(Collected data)
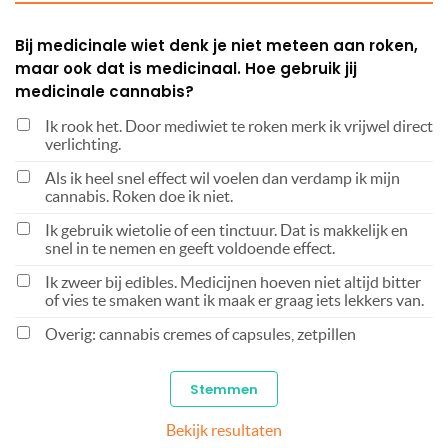
Bij medicinale wiet denk je niet meteen aan roken,
maar ook dat is medicinaal. Hoe gebruik jij
medicinale cannabis?
Ik rook het. Door mediwiet te roken merk ik vrijwel direct
verlichting.
Als ik heel snel effect wil voelen dan verdamp ik mijn
cannabis. Roken doe ik niet.
Ik gebruik wietolie of een tinctuur. Dat is makkelijk en
snel in te nemen en geeft voldoende effect.
Ik zweer bij edibles. Medicijnen hoeven niet altijd bitter
of vies te smaken want ik maak er graag iets lekkers van.
Overig: cannabis cremes of capsules, zetpillen
Bekijk resultaten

WORK TO BE COMPLETED => As listed above, the lines from the line with "Als ik heel" to the line with "of vies te smaken" are to be echoed exactly, with both ends included and nothing added.

SOLUTION =>
Als ik heel snel effect wil voelen dan verdamp ik mijn
cannabis. Roken doe ik niet.
Ik gebruik wietolie of een tinctuur. Dat is makkelijk en
snel in te nemen en geeft voldoende effect.
Ik zweer bij edibles. Medicijnen hoeven niet altijd bitter
of vies te smaken want ik maak er graag iets lekkers van.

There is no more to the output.